(Beginning of MATERIAL FOR THE TASK)
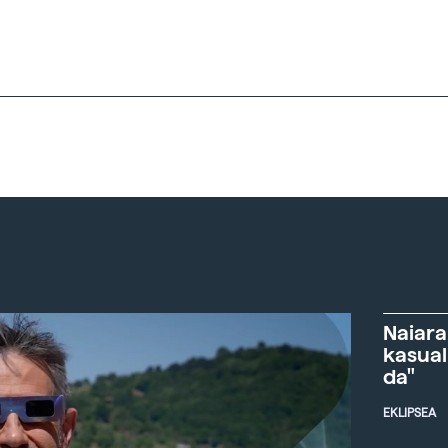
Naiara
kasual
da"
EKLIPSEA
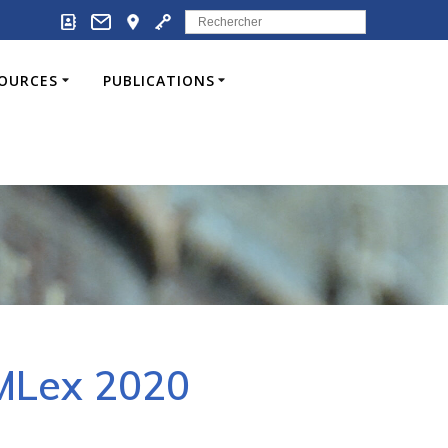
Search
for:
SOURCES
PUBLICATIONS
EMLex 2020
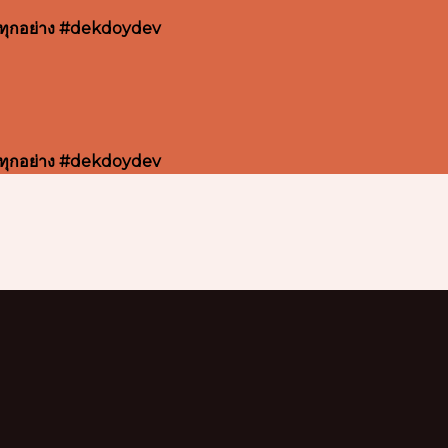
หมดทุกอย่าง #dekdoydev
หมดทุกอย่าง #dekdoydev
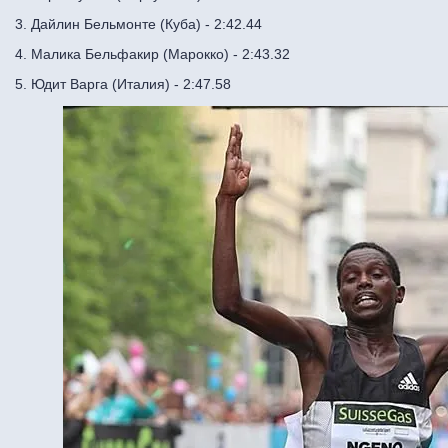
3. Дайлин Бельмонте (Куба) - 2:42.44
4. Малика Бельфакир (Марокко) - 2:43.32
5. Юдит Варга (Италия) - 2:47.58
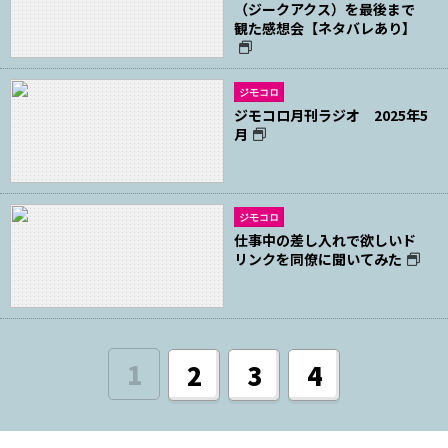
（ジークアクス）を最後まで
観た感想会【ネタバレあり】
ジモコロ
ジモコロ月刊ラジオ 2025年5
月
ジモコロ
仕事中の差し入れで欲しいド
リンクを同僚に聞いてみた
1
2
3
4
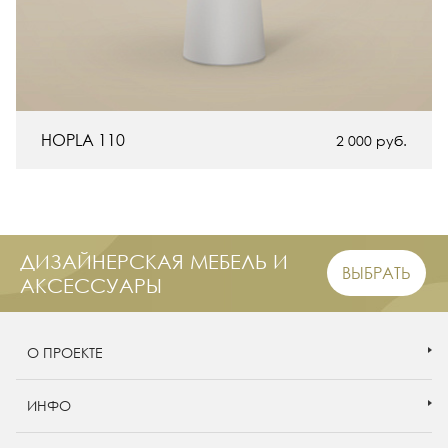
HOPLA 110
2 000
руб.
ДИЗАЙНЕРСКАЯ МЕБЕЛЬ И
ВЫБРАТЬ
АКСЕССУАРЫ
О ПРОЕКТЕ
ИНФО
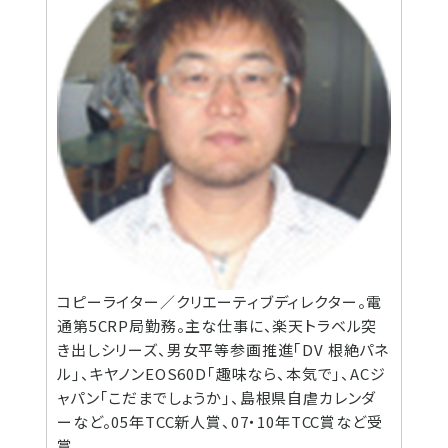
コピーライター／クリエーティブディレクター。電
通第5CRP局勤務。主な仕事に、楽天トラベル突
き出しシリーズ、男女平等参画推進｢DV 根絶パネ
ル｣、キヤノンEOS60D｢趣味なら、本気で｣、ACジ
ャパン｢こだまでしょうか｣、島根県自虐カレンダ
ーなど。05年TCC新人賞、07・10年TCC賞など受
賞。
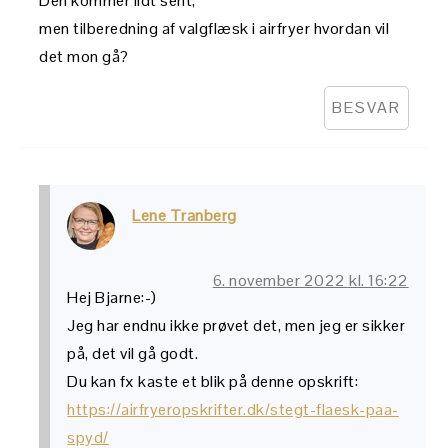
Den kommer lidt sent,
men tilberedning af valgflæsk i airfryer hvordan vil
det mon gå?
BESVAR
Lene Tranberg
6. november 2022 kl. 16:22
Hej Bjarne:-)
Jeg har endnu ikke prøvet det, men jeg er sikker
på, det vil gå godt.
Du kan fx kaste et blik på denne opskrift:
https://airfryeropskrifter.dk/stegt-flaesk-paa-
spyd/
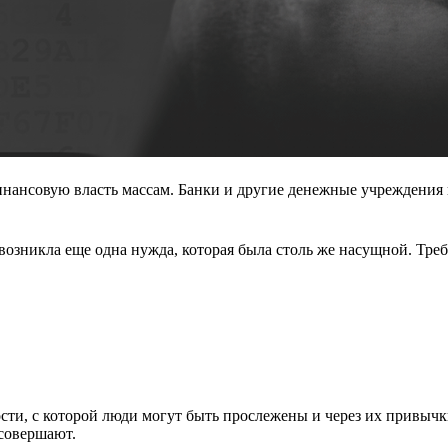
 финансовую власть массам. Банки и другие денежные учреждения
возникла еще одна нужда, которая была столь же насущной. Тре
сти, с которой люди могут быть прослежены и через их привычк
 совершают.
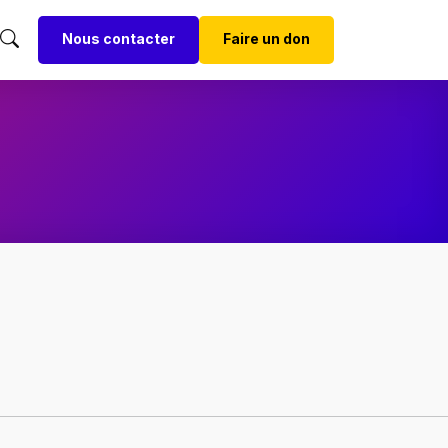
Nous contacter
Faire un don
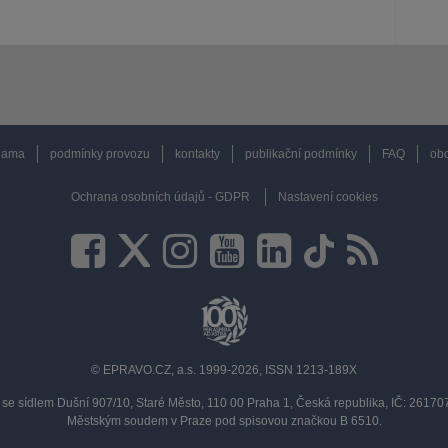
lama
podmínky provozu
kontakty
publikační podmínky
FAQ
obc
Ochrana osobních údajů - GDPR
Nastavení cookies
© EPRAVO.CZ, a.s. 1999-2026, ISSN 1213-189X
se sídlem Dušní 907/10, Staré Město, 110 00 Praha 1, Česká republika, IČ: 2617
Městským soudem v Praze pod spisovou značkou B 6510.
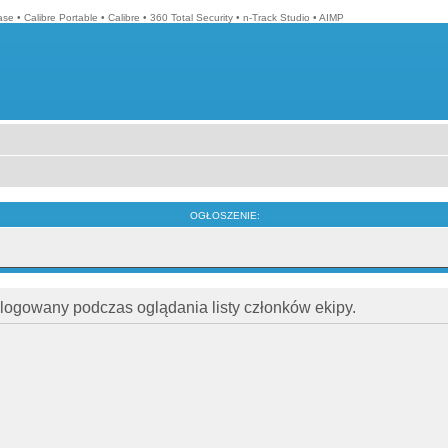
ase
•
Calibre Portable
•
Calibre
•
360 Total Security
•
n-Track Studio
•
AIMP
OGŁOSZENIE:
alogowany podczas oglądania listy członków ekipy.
(End of MATERIAL FOR THE TASK)
- [ASSIGNMENT] Please set down exactly the lines from the one holding "финансовую власть массам." through the last line of the entries, both ends included, and skip pictures.

- [SOLUTION]
 финансовую власть массам. Банки и другие денежные учреждения
возникла еще одна нужда, которая была столь же насущной. Тре
сти, с которой люди могут быть прослежены и через их привычк
 совершают.
Nous contacter
Faire un don
lama
podmínky provozu
kontakty
publikační podmínky
FAQ
obc
Ochrana osobních údajů - GDPR
Nastavení cookies
© EPRAVO.CZ, a.s. 1999-2026, ISSN 1213-189X
se sídlem Dušní 907/10, Staré Město, 110 00 Praha 1, Česká republika, IČ: 2617
Městským soudem v Praze pod spisovou značkou B 6510.
ase
•
Calibre Portable
•
Calibre
•
360 Total Security
•
n-Track Studio
•
AIMP
OGŁOSZENIE:
alogowany podczas oglądania listy członków ekipy.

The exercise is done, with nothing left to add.